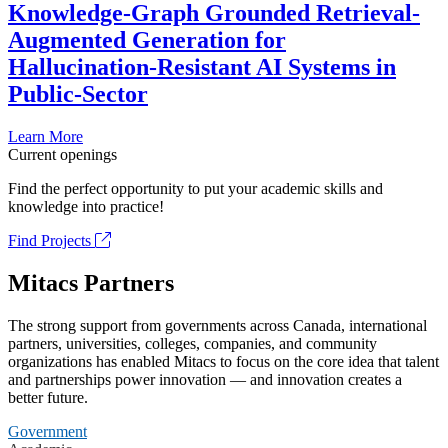
Knowledge-Graph Grounded Retrieval-
Augmented Generation for
Hallucination-Resistant AI Systems in
Public-Sector
Learn More
Current openings
Find the perfect opportunity to put your academic skills and
knowledge into practice!
Find Projects
Mitacs Partners
The strong support from governments across Canada, international
partners, universities, colleges, companies, and community
organizations has enabled Mitacs to focus on the core idea that talent
and partnerships power innovation — and innovation creates a
better future.
Government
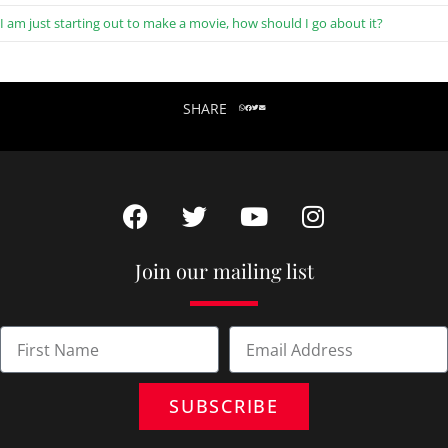
I am just starting out to make a movie, how should I go about it?
SHARE
Join our mailing list
SUBSCRIBE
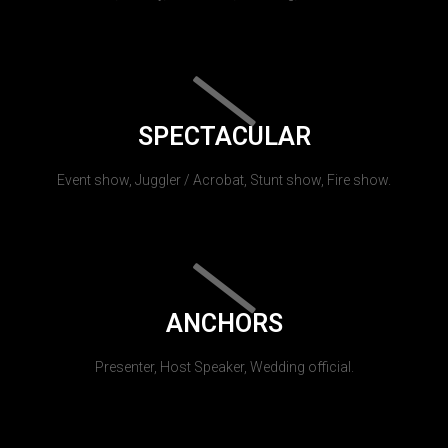
SPECTACULAR
Event show, Juggler / Acrobat, Stunt show, Fire show.
ANCHORS
Presenter, Host Speaker, Wedding official.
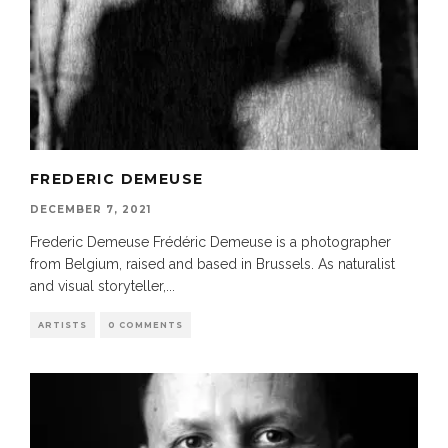
FREDERIC DEMEUSE
DECEMBER 7, 2021
Frederic Demeuse Frédéric Demeuse is a photographer
from Belgium, raised and based in Brussels. As naturalist
and visual storyteller,
...
ARTISTS
0 COMMENTS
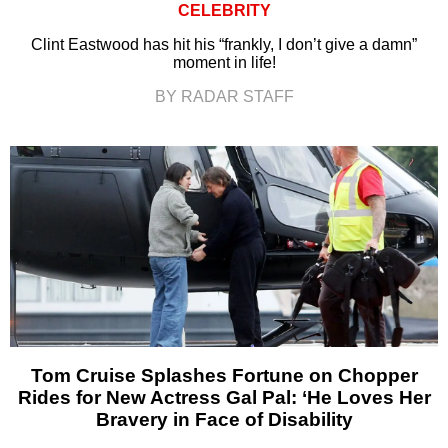
CELEBRITY
Clint Eastwood has hit his “frankly, I don’t give a damn”
moment in life!
BY RADAR STAFF
Tom Cruise Splashes Fortune on Chopper
Rides for New Actress Gal Pal: ‘He Loves Her
Bravery in Face of Disability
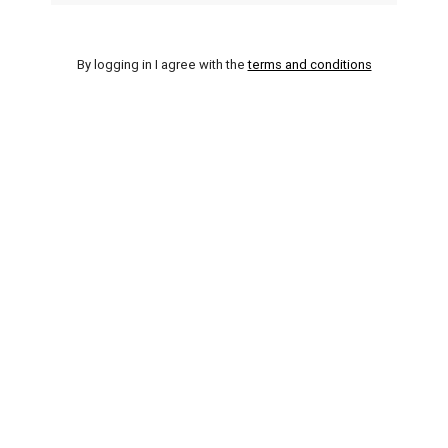
By logging in I agree with the
terms and conditions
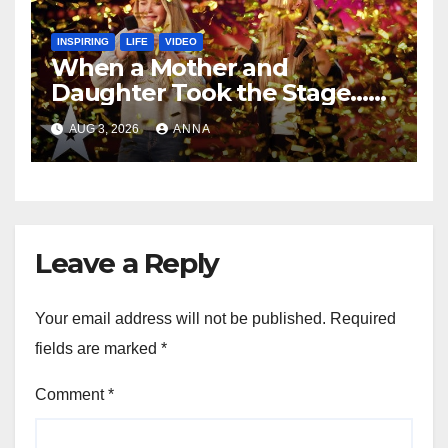
INSPIRING
LIFE
VIDEO
When a Mother and
Daughter Took the Stage…
Magic Happened
AUG 3, 2026
ANNA
Leave a Reply
Your email address will not be published.
Required
fields are marked
*
Comment
*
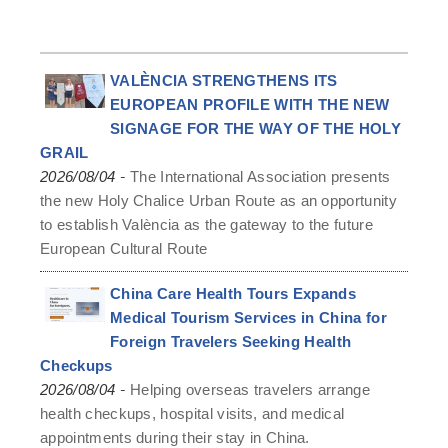
VALÈNCIA STRENGTHENS ITS
EUROPEAN PROFILE WITH THE NEW
SIGNAGE FOR THE WAY OF THE HOLY
GRAIL
-
2026/08/04
The International Association presents
the new Holy Chalice Urban Route as an opportunity
to establish València as the gateway to the future
European Cultural Route
China Care Health Tours Expands
Medical Tourism Services in China for
Foreign Travelers Seeking Health
Checkups
-
2026/08/04
Helping overseas travelers arrange
health checkups, hospital visits, and medical
appointments during their stay in China.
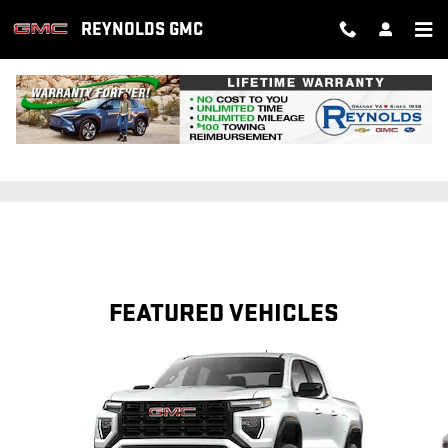
Skip to main content
REYNOLDS GMC
SERVICE SPECIALS
FEATURED VEHICLES
Slide 1 of 6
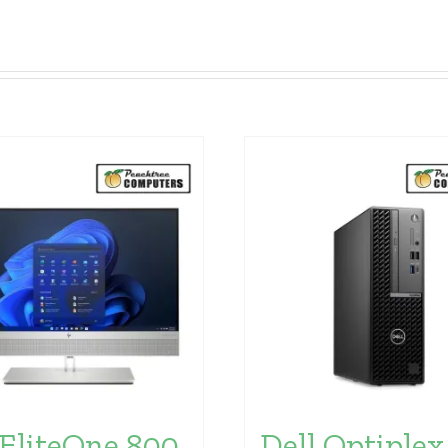
EliteOne 800
Dell Optiplex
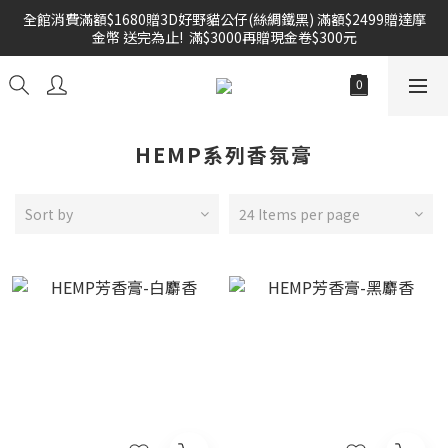
全館消費滿額$1680贈3D好野貓公仔(絲綢鐵黑) 滿額$2499贈達摩
雙倍奉還 歡慶父親節全館褲類任選兩件88折!!!    
金幣 送完為止!  滿$3000再贈現金卷$300元
雙倍奉還 歡慶父親節全館褲類任選兩件88折!!!    
HEMP系列香氛膏
Sort by
24 Items per page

◆ TASK BRIEF
Output the listing exactly, without images.

◆ RESULT FOR THIS EXERCISE
Knowledge-Graph Grounded Retrieval-
Augmented Generation for
Hallucination-Resistant AI Systems in
Public-Sector
Learn More
Current openings
Find the perfect opportunity to put your academic skills and
knowledge into practice!
Find Projects
Mitacs Partners
The strong support from governments across Canada, international
partners, universities, colleges, companies, and community
organizations has enabled Mitacs to focus on the core idea that talent
and partnerships power innovation — and innovation creates a
better future.
Government
I am just starting out to make a movie, how should I go about it?
SHARE
Join our mailing list
SUBSCRIBE
SPECTACULAR
Event show, Juggler / Acrobat, Stunt show, Fire show.
ANCHORS
Presenter, Host Speaker, Wedding official.
FREDERIC DEMEUSE
DECEMBER 7, 2021
Frederic Demeuse Frédéric Demeuse is a photographer
from Belgium, raised and based in Brussels. As naturalist
and visual storyteller,
...
ARTISTS
0 COMMENTS
CELEBRITY
Clint Eastwood has hit his “frankly, I don’t give a damn”
moment in life!
BY RADAR STAFF
Tom Cruise Splashes Fortune on Chopper
Rides for New Actress Gal Pal: ‘He Loves Her
Bravery in Face of Disability
By logging in I agree with the
terms and conditions
INSPIRING
LIFE
VIDEO
When a Mother and
Daughter Took the Stage…
Magic Happened
AUG 3, 2026
ANNA
Leave a Reply
Your email address will not be published.
Required
fields are marked
*
Comment
*
VALÈNCIA STRENGTHENS ITS
EUROPEAN PROFILE WITH THE NEW
SIGNAGE FOR THE WAY OF THE HOLY
GRAIL
-
2026/08/04
The International Association presents
the new Holy Chalice Urban Route as an opportunity
to establish València as the gateway to the future
European Cultural Route
China Care Health Tours Expands
Medical Tourism Services in China for
Foreign Travelers Seeking Health
Checkups
-
2026/08/04
Helping overseas travelers arrange
health checkups, hospital visits, and medical
appointments during their stay in China.
Skip to main content
REYNOLDS GMC
SERVICE SPECIALS
FEATURED VEHICLES
Slide 1 of 6
EliteOne 800
Dell Optiplex
全館消費滿額$1680贈3D好野貓公仔(絲綢鐵黑) 滿額$2499贈達摩
雙倍奉還 歡慶父親節全館褲類任選兩件88折!!!    
金幣 送完為止!  滿$3000再贈現金卷$300元
雙倍奉還 歡慶父親節全館褲類任選兩件88折!!!    
HEMP系列香氛膏
Sort by
24 Items per page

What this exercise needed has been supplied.